§ **DATA LISTING**

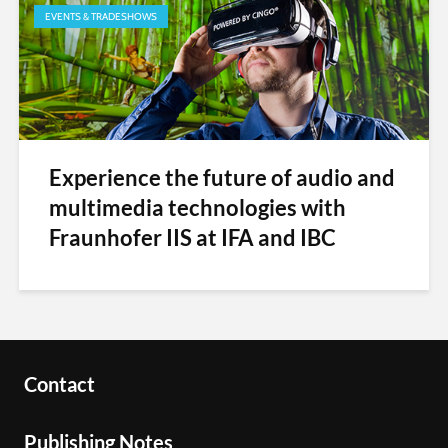
EVENTS & TRADESHOWS
Experience the future of audio and
multimedia technologies with
Fraunhofer IIS at IFA and IBC
Contact
Publishing Notes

§ **WORK INSTRUCTION**
Copy out all the data above exactly, minus the images.

§ **ANSWER**
EVENTS & TRADESHOWS
Experience the future of audio and
multimedia technologies with
Fraunhofer IIS at IFA and IBC
Contact
Publishing Notes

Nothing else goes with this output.